In Barron v. Baltimore (1833), the Court had held that the Bill of Rights did not apply to the states, leaving the federal judiciary unable to enforce at the local level the freedoms set out in the first ten amendments. Throughout the nineteenth century, the Court therefore emphasized the protection of property more than it did individual rights.

 

14th Amendment gave heightened scrutiny to economic rights

 

The Fourteenth Amendment, adopted in 1868, recognized the citizenship of African Americans who had been born in the United States and protected their rights as well as those of others. The amendment limited the ability of states to interfere with the privileges or immunities, due process right, or right to equal protection of citizens.

 

From the adoption of the Fourteenth Amendment until 1938, the Court articulated a variety of new legal doctrines and concepts — including substantive due process, liberty of contract, and economic due process — giving heightened or increased scrutiny to economic rights and regulations.

 

Lochner era struck down labor-friendly regulations

 

At the same time, however, it continued to leave the states relatively free to enact laws, without federal judicial oversight, that affected individual expressive rights. This period for the Court, often called the Lochner era, derives its name from Lochner v. New York (1905), in which the Court struck down labor-friendly workplace regulations under the liberty of contract doctrine, over a spirited dissent by Justice Oliver Wendell Holmes Jr. The Lochner era continued until the New Deal.

 

Although the Court initially expressed hostility toward the New Deal’s economic regulation, striking down its provisions in such cases as Schechter Poultry Corporation v. United States (1935), political pressures on the Court and the appointment of new justices began to erode the approach to property and individual rights characteristic of the Lochner era.

 

Footnote four embodied change from focus on property rights to individual rights

 

The Carolene Products footnote four embodies this change.

 

In Carolene Products, the Court upheld a federal law regulating “filled” milk, an imitation or adulterated milk product.
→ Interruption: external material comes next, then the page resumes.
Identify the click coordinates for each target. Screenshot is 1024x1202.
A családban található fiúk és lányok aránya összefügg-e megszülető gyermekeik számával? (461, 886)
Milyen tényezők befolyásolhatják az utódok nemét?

In upholding a federal ban on the shipment of this product via interstate commerce, Justice Harlan Fiske Stone, writing for the Court, indicated that the justices would no longer subject economic legislation to heightened scrutiny, but would instead now apply a rational basis test.

 

He then inserted a footnote, number four, indicating that the Court would, however, continue to apply a form of heightened scrutiny in situations in which a law or statute conflicts with Bill of Rights protections, where the political process has closed or is malfunctioning, and when regulations adversely affect “discrete and insular minorities.”

 

Footnote four launched a new role for the courts

 

The language of footnote four launched a new role for the federal courts.

 

Some justices, most notably Felix Frankfurter, questioned the double standard of review supported by the footnote, but with increasing frequency, especially during the Warren Court of the 1960s, the Court drew inspiration from the note to provide more constitutional protection to individual rights, especially those of the First Amendment.

 

The footnote defined a role that led the Court to protect voting rights, to invalidate mandatory school prayer, and to enlarge individual free expressive rights.

 

Footnote four still articulates an important rule affecting how the Supreme Court operates although some argue that the Court under Chief Justice William H. Rehnquist and his successor, John G. Roberts Jr., has adopted a “post Carolene Products” jurisprudence that no longer protects individual rights as much as it did during the Warren Court era.

 

This article was originally published in 2009. David Schultz is a professor in the Hamline University Departments of Political Science and Legal Studies, and a visiting professor of law at the University of Minnesota. He is a three-time Fulbright scholar and author/editor of more than 35 books and 200 articles, including several encyclopedias on the U.S. Constitution, the Supreme Court, and money, politics, and the First Amendment.